◆ What you need to do: Write out the entire listing below exactly, with the pictures left out.

◆ Records provided:
*** Block opens ***

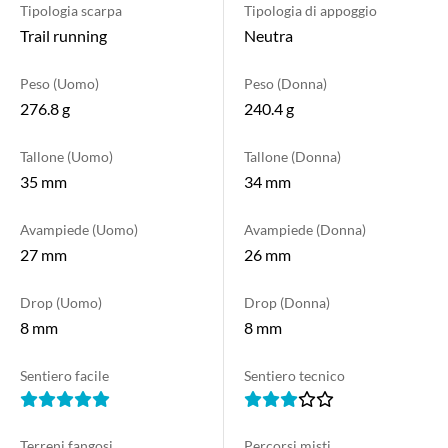
Tipologia scarpa
Tipologia di appoggio
Trail running
Neutra
Peso (Uomo)
Peso (Donna)
276.8 g
240.4 g
Tallone (Uomo)
Tallone (Donna)
35 mm
34 mm
Avampiede (Uomo)
Avampiede (Donna)
27 mm
26 mm
Drop (Uomo)
Drop (Donna)
8 mm
8 mm
Sentiero facile
Sentiero tecnico
Terreni fangosi
Percorsi misti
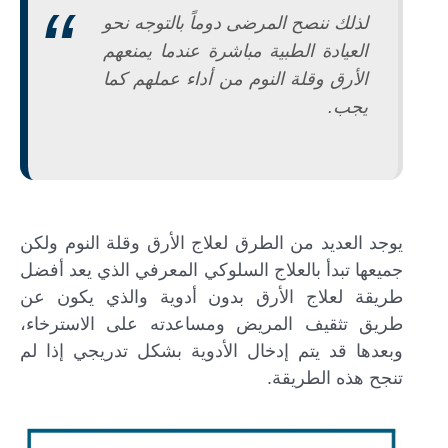
لذلك ننصح المرضى دوماً بالتوجه نحو
العيادة الطبية مباشرة عندما يمنعهم
الأرق وقلة النوم من أداء عملهم كما
يجب.
يوجد العديد من الطرق لعلاج الأرق وقلة النوم ولكن
جميعها تبدأ بالعلاج السلوكي المعرفي الذي يعد أفضل
طريقة لعلاج الأرق بدون أدوية والذي يكون عن
طريق تثقيف المريض ومساعدته على الاسترخاء،
وبعدها قد يتم إدخال الأدوية بشكل تدريجي إذا لم
تنجح هذه الطريقة.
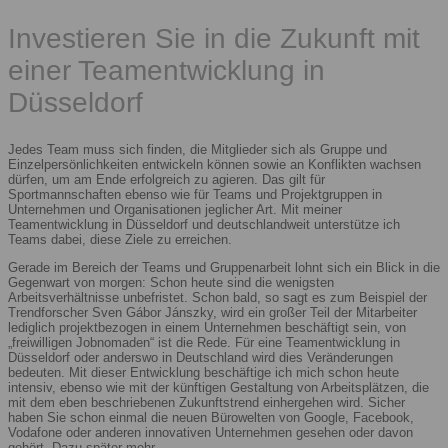
Investieren Sie in die Zukunft mit
einer Teamentwicklung in
Düsseldorf
Jedes Team muss sich finden, die Mitglieder sich als Gruppe und
Einzelpersönlichkeiten entwickeln können sowie an Konflikten wachsen
dürfen, um am Ende erfolgreich zu agieren. Das gilt für
Sportmannschaften ebenso wie für Teams und Projektgruppen in
Unternehmen und Organisationen jeglicher Art. Mit meiner
Teamentwicklung in Düsseldorf und deutschlandweit unterstütze ich
Teams dabei, diese Ziele zu erreichen.
Gerade im Bereich der Teams und Gruppenarbeit lohnt sich ein Blick in die
Gegenwart von morgen: Schon heute sind die wenigsten
Arbeitsverhältnisse unbefristet. Schon bald, so sagt es zum Beispiel der
Trendforscher Sven Gábor Jánszky, wird ein großer Teil der Mitarbeiter
lediglich projektbezogen in einem Unternehmen beschäftigt sein, von
„freiwilligen Jobnomaden“ ist die Rede. Für eine Teamentwicklung in
Düsseldorf oder anderswo in Deutschland wird dies Veränderungen
bedeuten. Mit dieser Entwicklung beschäftige ich mich schon heute
intensiv, ebenso wie mit der künftigen Gestaltung von Arbeitsplätzen, die
mit dem eben beschriebenen Zukunftstrend einhergehen wird. Sicher
haben Sie schon einmal die neuen Bürowelten von Google, Facebook,
Vodafone oder anderen innovativen Unternehmen gesehen oder davon
gehört. Dazu später mehr.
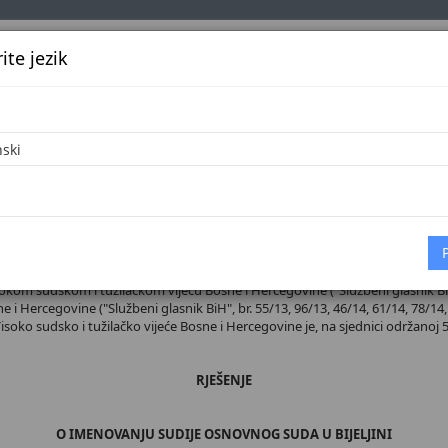
te jezik
k
Službena glasila
Oglašavanje
Pretraga
Vijes
Početna
 broj 47/26
sokom sudskom i tužilačkom vijeću Bosne i Hercegovine ("Službeni glasnik BiH",
 i Hercegovine ("Službeni glasnik BiH", br. 55/13, 96/13, 46/14, 61/14, 78/14, 
 Visoko sudsko i tužilačko vijeće Bosne i Hercegovine je, na sjednici održanoj 5
RJEŠENJE
O IMENOVANJU SUDIJE OSNOVNOG SUDA U BIJELJINI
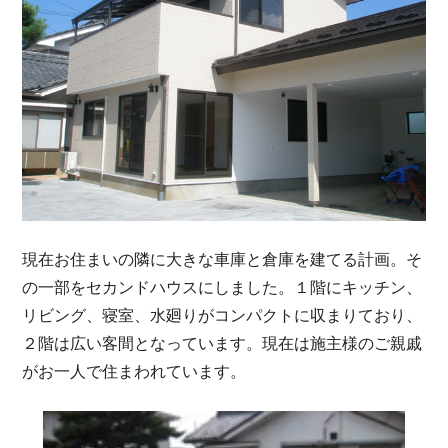
現在お住まいの隣に大きな車庫と倉庫を建てる計画。そ
の一部をセカンドハウスにしました。１階にキッチン、
リビング、寝室、水廻りがコンパクトに収まりており、
２階は広い客間となっています。現在は施主様のご親戚
がお一人で住まわれています。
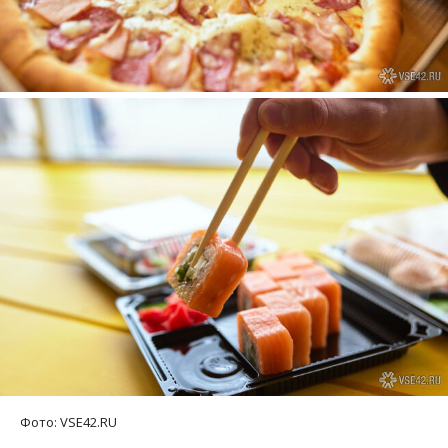
Фото: VSE42.RU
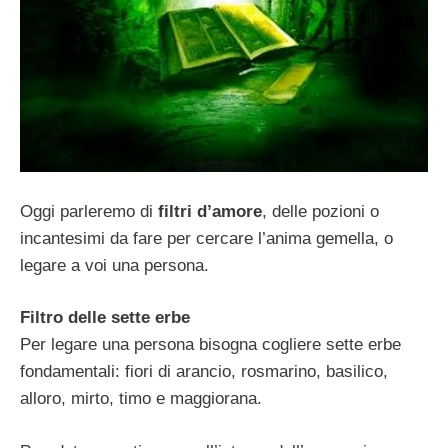
Oggi parleremo di
filtri d’amore
, delle pozioni o
incantesimi da fare per cercare l’anima gemella, o
legare a voi una persona.
Filtro delle sette erbe
Per legare una persona bisogna cogliere sette erbe
fondamentali: fiori di arancio, rosmarino, basilico,
alloro, mirto, timo e maggiorana.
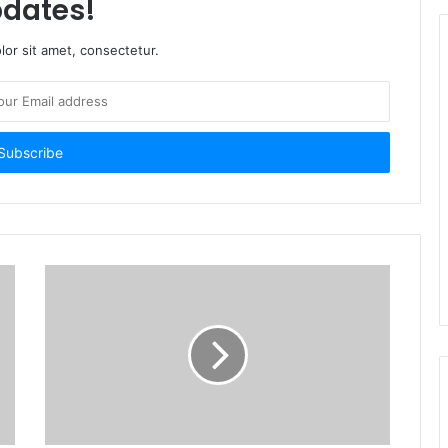
dates!
or sit amet, consectetur.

*** Block closes ***

◆ Written answer:
Tipologia scarpa
Tipologia di appoggio
Trail running
Neutra
Peso (Uomo)
Peso (Donna)
276.8 g
240.4 g
Tallone (Uomo)
Tallone (Donna)
35 mm
34 mm
Avampiede (Uomo)
Avampiede (Donna)
27 mm
26 mm
Drop (Uomo)
Drop (Donna)
8 mm
8 mm
Sentiero facile
Sentiero tecnico
Terreni fangosi
Percorsi misti
لذلك ننصح المرضى دوماً بالتوجه نحو
العيادة الطبية مباشرة عندما يمنعهم
الأرق وقلة النوم من أداء عملهم كما
يجب.
يوجد العديد من الطرق لعلاج الأرق وقلة النوم ولكن
جميعها تبدأ بالعلاج السلوكي المعرفي الذي يعد أفضل
طريقة لعلاج الأرق بدون أدوية والذي يكون عن
طريق تثقيف المريض ومساعدته على الاسترخاء،
وبعدها قد يتم إدخال الأدوية بشكل تدريجي إذا لم
تنجح هذه الطريقة.
Investieren Sie in die Zukunft mit
einer Teamentwicklung in
Düsseldorf
Jedes Team muss sich finden, die Mitglieder sich als Gruppe und
Einzelpersönlichkeiten entwickeln können sowie an Konflikten wachsen
dürfen, um am Ende erfolgreich zu agieren. Das gilt für
Sportmannschaften ebenso wie für Teams und Projektgruppen in
Unternehmen und Organisationen jeglicher Art. Mit meiner
Teamentwicklung in Düsseldorf und deutschlandweit unterstütze ich
Teams dabei, diese Ziele zu erreichen.
Gerade im Bereich der Teams und Gruppenarbeit lohnt sich ein Blick in die
Gegenwart von morgen: Schon heute sind die wenigsten
Arbeitsverhältnisse unbefristet. Schon bald, so sagt es zum Beispiel der
Trendforscher Sven Gábor Jánszky, wird ein großer Teil der Mitarbeiter
lediglich projektbezogen in einem Unternehmen beschäftigt sein, von
„freiwilligen Jobnomaden“ ist die Rede. Für eine Teamentwicklung in
Düsseldorf oder anderswo in Deutschland wird dies Veränderungen
bedeuten. Mit dieser Entwicklung beschäftige ich mich schon heute
intensiv, ebenso wie mit der künftigen Gestaltung von Arbeitsplätzen, die
mit dem eben beschriebenen Zukunftstrend einhergehen wird. Sicher
haben Sie schon einmal die neuen Bürowelten von Google, Facebook,
Vodafone oder anderen innovativen Unternehmen gesehen oder davon
gehört. Dazu später mehr.
te jezik
k
Službena glasila
Oglašavanje
Pretraga
Vijes
Početna
 broj 47/26
sokom sudskom i tužilačkom vijeću Bosne i Hercegovine ("Službeni glasnik BiH",
 i Hercegovine ("Službeni glasnik BiH", br. 55/13, 96/13, 46/14, 61/14, 78/14, 
 Visoko sudsko i tužilačko vijeće Bosne i Hercegovine je, na sjednici održanoj 5
RJEŠENJE
O IMENOVANJU SUDIJE OSNOVNOG SUDA U BIJELJINI
現在お住まいの隣に大きな車庫と倉庫を建てる計画。そ
の一部をセカンドハウスにしました。１階にキッチン、
リビング、寝室、水廻りがコンパクトに収まりており、
２階は広い客間となっています。現在は施主様のご親戚
がお一人で住まわれています。
Фото: VSE42.RU
Oggi parleremo di
filtri d’amore
, delle pozioni o
incantesimi da fare per cercare l’anima gemella, o
legare a voi una persona.
Filtro delle sette erbe
Per legare una persona bisogna cogliere sette erbe
fondamentali: fiori di arancio, rosmarino, basilico,
alloro, mirto, timo e maggiorana.
dates!
or sit amet, consectetur.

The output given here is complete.